Why the Civil Services Exam Specifically Demands Mentorship
The UPSC exam is unusual among competitive exams in that it does not reward raw content knowledge the way, say, an engineering entrance exam does. Prelims demands precision and the ability to eliminate wrong options under uncertainty. Mains demands structured, examiner-friendly writing within a strict word and time limit. The interview demands a coherent, honest articulation of who the candidate is. None of these skills are taught in school or college. They are built through repeated practice and correction, and correction is exactly where most self-preparing aspirants fall short, because nobody is reading their answers and telling them what is missing.
This is also why a test series alone, without a mentor attached to it, rarely moves the needle. A test gives a score. A mentor explains why the score is what it is, and what to do about it before the next test.
What a Genuine Mentorship Program Should Include
A mentorship program worth the name covers more ground than a single advisor offering occasional pep talks. At minimum, it needs a structured timeline that maps the eighteen-odd months of preparation against the actual exam calendar, so that revision, mock tests, and current affairs consolidation are not left to chance. It needs regular, individual evaluation of answer scripts and essays, with feedback specific enough that the aspirant knows exactly what to fix, rather than generic comments such as "improve structure."

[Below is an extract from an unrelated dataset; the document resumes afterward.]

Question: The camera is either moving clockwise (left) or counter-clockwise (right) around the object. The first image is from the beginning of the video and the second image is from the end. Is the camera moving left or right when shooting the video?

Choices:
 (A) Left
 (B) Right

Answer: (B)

It also needs a small mentor-to-student ratio. Mentorship breaks down the moment one mentor is responsible for sixty or eighty aspirants, because the feedback becomes generic and the relationship becomes transactional. Continuity matters as well: a mentor who has tracked a student's answers since month two understands their writing patterns far better than someone reading a script for the first time in month fourteen. And finally, it needs honesty about an aspirant's actual standing, including the uncomfortable parts, whether their optional choice is working, whether their writing speed is mains-ready, and whether they need to slow down and consolidate rather than chase new material.

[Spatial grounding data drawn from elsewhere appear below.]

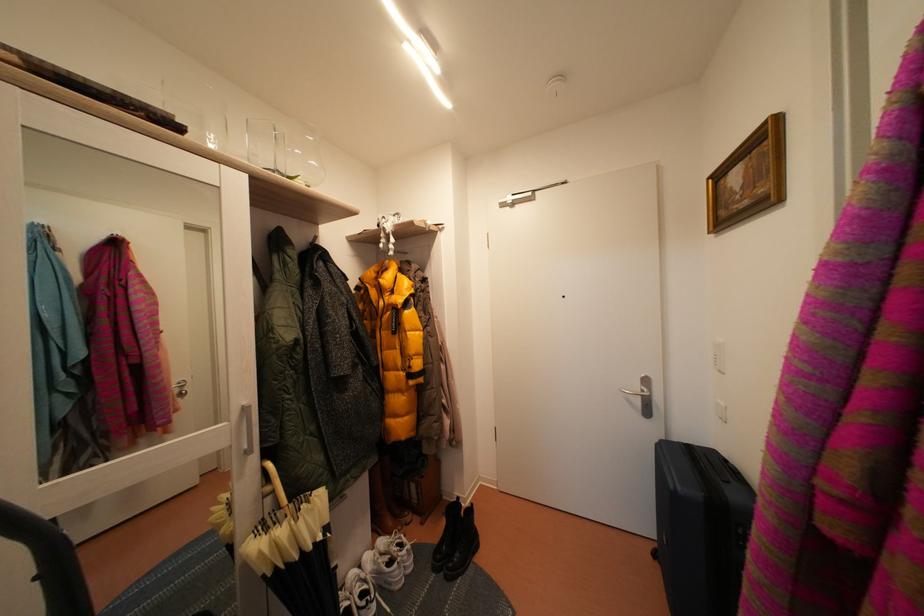 Locate an element on the screen. silver wall hook is located at coordinates (313, 237). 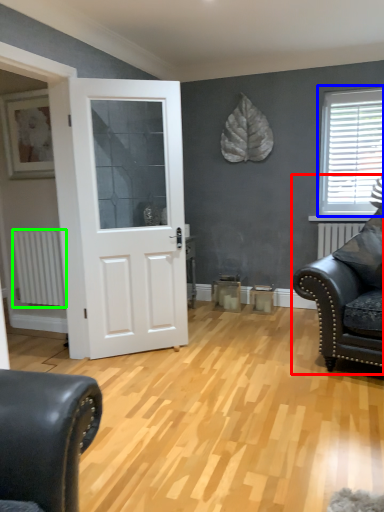 Question: Which object is the closest to the studio couch (highlighted by a red box)? Choose among these: window (highlighted by a blue box) or radiator (highlighted by a green box).

Choices:
 (A) window
 (B) radiator

Answer: (A) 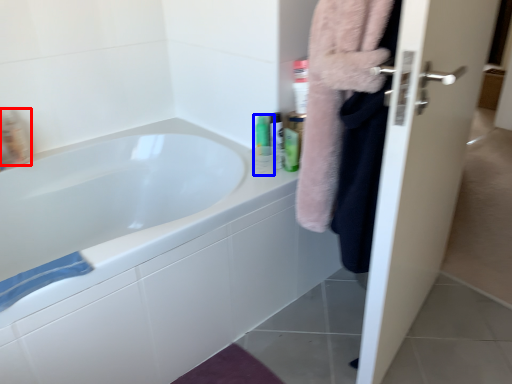 Question: Which of the following is the farthest to the observer, mouthwash (highlighted by a red box) or mouthwash (highlighted by a blue box)?

Choices:
 (A) mouthwash
 (B) mouthwash

Answer: (A) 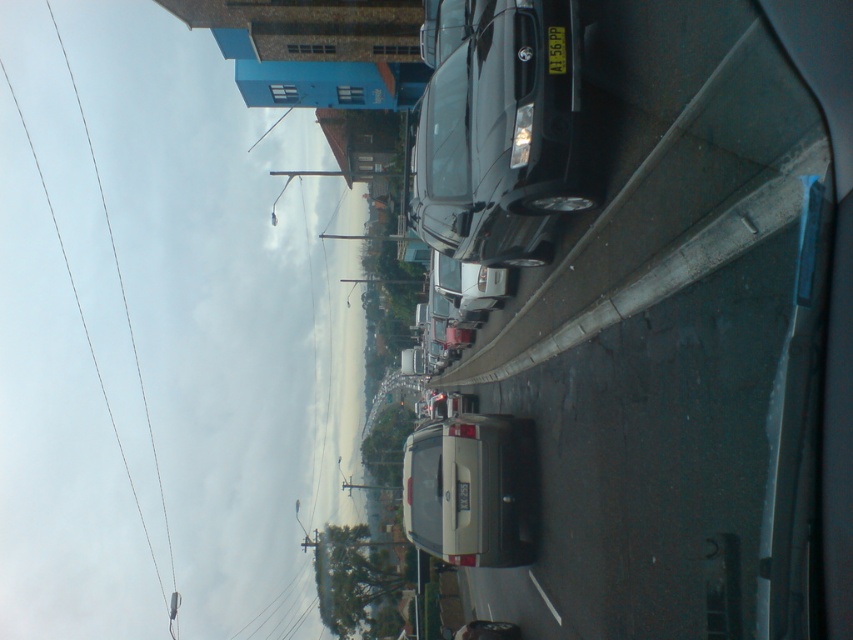 Can you confirm if shiny black car at center is positioned below matte silver van at center?

No, shiny black car at center is not below matte silver van at center.

Who is more distant from viewer, (490, 81) or (511, 625)?

Positioned behind is point (511, 625).

Locate an element on the screen. Image resolution: width=853 pixels, height=640 pixels. shiny black car at center is located at coordinates (498, 134).

Can you confirm if shiny black car at center is shorter than black plastic license plate at center?

No.

Consider the image. Can you confirm if shiny black car at center is thinner than black plastic license plate at center?

No.

Is point (456, 211) positioned in front of point (555, 49)?

No, (456, 211) is further to viewer.

Where is `shiny black car at center`? This screenshot has height=640, width=853. shiny black car at center is located at coordinates (498, 134).

Does point (479, 625) lie behind point (548, 60)?

Yes, it is.

Find the location of a particular element. Image resolution: width=853 pixels, height=640 pixels. matte silver van at center is located at coordinates (486, 630). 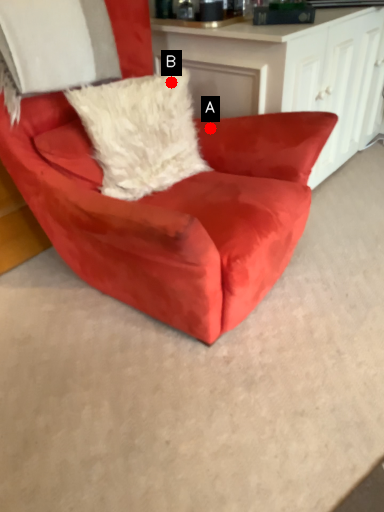 Question: Two points are circled on the image, labeled by A and B beside each circle. Which point is further to the camera?

Choices:
 (A) A is further
 (B) B is further

Answer: (A) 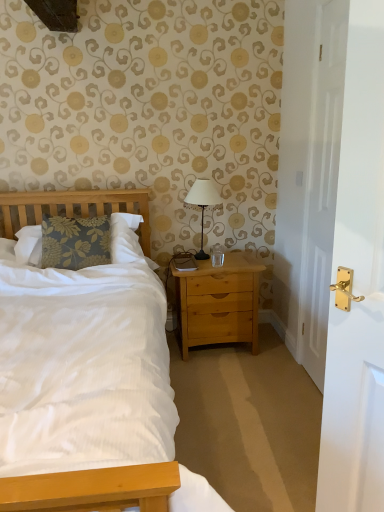 Question: Can you confirm if white glossy door at right is taller than light brown wood nightstand at right?

Choices:
 (A) no
 (B) yes

Answer: (B)

Question: From the image's perspective, is white glossy door at right located above light brown wood nightstand at right?

Choices:
 (A) no
 (B) yes

Answer: (B)

Question: Is white glossy door at right touching light brown wood nightstand at right?

Choices:
 (A) yes
 (B) no

Answer: (B)

Question: Considering the relative sizes of white glossy door at right and light brown wood nightstand at right in the image provided, is white glossy door at right shorter than light brown wood nightstand at right?

Choices:
 (A) yes
 (B) no

Answer: (B)

Question: Is white glossy door at right wider than light brown wood nightstand at right?

Choices:
 (A) no
 (B) yes

Answer: (A)

Question: Relative to light brown wood nightstand at right, is matte black lamp at center in front or behind?

Choices:
 (A) front
 (B) behind

Answer: (B)

Question: Would you say matte black lamp at center is to the left or to the right of light brown wood nightstand at right in the picture?

Choices:
 (A) right
 (B) left

Answer: (B)

Question: Which is correct: matte black lamp at center is inside light brown wood nightstand at right, or outside of it?

Choices:
 (A) inside
 (B) outside

Answer: (B)

Question: Considering the positions of matte black lamp at center and light brown wood nightstand at right in the image, is matte black lamp at center taller or shorter than light brown wood nightstand at right?

Choices:
 (A) short
 (B) tall

Answer: (A)

Question: Is point (192, 325) closer or farther from the camera than point (215, 200)?

Choices:
 (A) farther
 (B) closer

Answer: (B)

Question: Is light brown wood nightstand at right to the left or to the right of matte black lamp at center in the image?

Choices:
 (A) left
 (B) right

Answer: (B)

Question: Is light brown wood nightstand at right wider or thinner than matte black lamp at center?

Choices:
 (A) thin
 (B) wide

Answer: (B)

Question: From their relative heights in the image, would you say light brown wood nightstand at right is taller or shorter than matte black lamp at center?

Choices:
 (A) short
 (B) tall

Answer: (B)

Question: Do you think white glossy door at right is within matte black lamp at center, or outside of it?

Choices:
 (A) outside
 (B) inside

Answer: (A)

Question: Looking at their shapes, would you say white glossy door at right is wider or thinner than matte black lamp at center?

Choices:
 (A) thin
 (B) wide

Answer: (A)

Where Amigos IAS Academy Fits Into This
Amigos IAS Academy, based in Hyderabad, has built its mentorship structure around exactly these gaps. Rather than treating mentorship as an add-on to the test series, the academy runs a three-level mentorship program timed to the full Civil Services Examination preparation cycle, from the foundation months through the final stretch before mains and interview. Aspirants are grouped into small mentor-mentee pods rather than left in large, undifferentiated batches, which keeps feedback personal instead of templated.
The institute's test series itself is built on the same logic of structure over volume, a planned sequence of tests spread across the syllabus rather than a randomly timed stack of papers, so that an aspirant always knows what stage of preparation a given test is meant to assess. Evaluation goes beyond a score sheet; model answers and detailed feedback accompany every test, which is precisely the kind of correction loop that self-preparing aspirants struggle to build on their own.

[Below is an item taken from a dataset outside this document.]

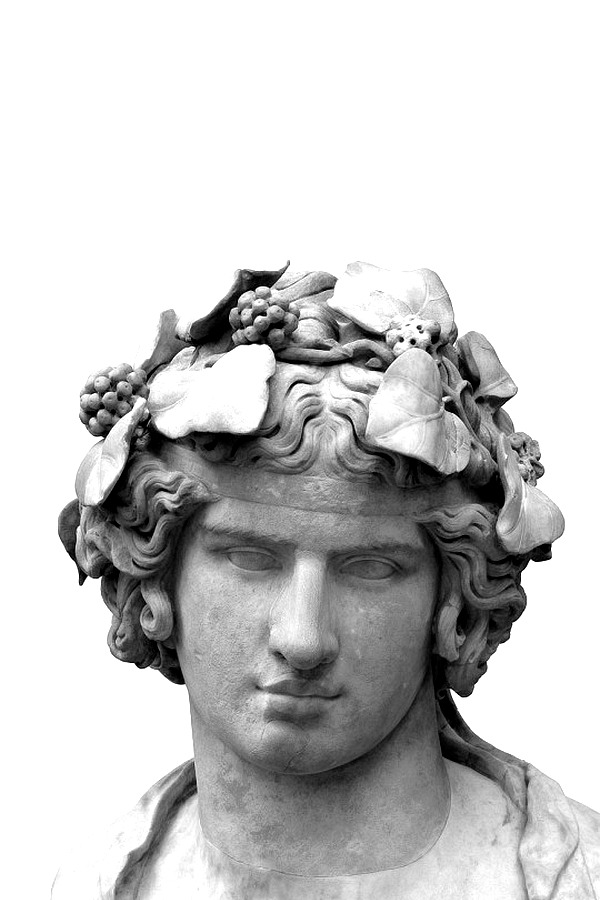 Where is `robe`? robe is located at coordinates (542, 844). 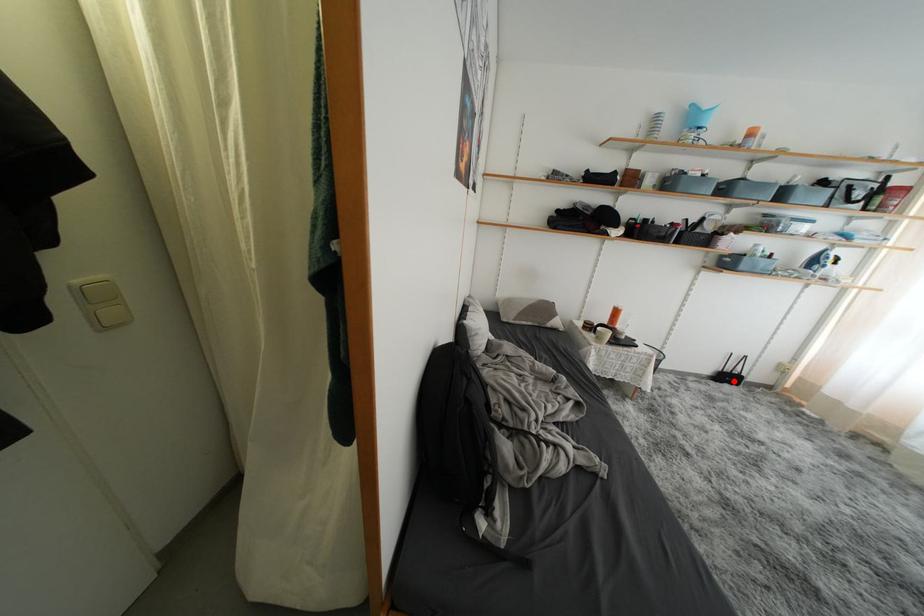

What distinguishes Amigos IAS from coaching centres that treat mentorship as a marketing line is that the mentorship infrastructure is built into the institute's actual operations: defined rubrics for evaluation, a clear week-by-week schedule for mentors and mentees to follow, and content systems designed specifically to keep current affairs and answer writing practice current rather than static. This is less glamorous than a celebrity faculty photo on a hoarding, but it is the part of preparation that actually determines results.
The Real Argument for Mentorship
UPSC preparation is long, and the syllabus is wide enough that almost any topic can be justified as important. Left alone, an aspirant will eventually cover most of the syllabus, but often two or three attempts too late, after learning through trial and error what a good mentor could have told them on day one. The value of an institute like Amigos IAS is not that it teaches polity or economy better than a textbook can. It is that it shortens the distance between an aspirant's current effort and their best possible effort, attempt after attempt, through structured and personal mentorship rather than guesswork.
For an aspirant deciding where to prepare, that is the question worth asking of any institute: not how many hours of lectures they offer, but how closely someone will actually track your progress and tell you the truth about it.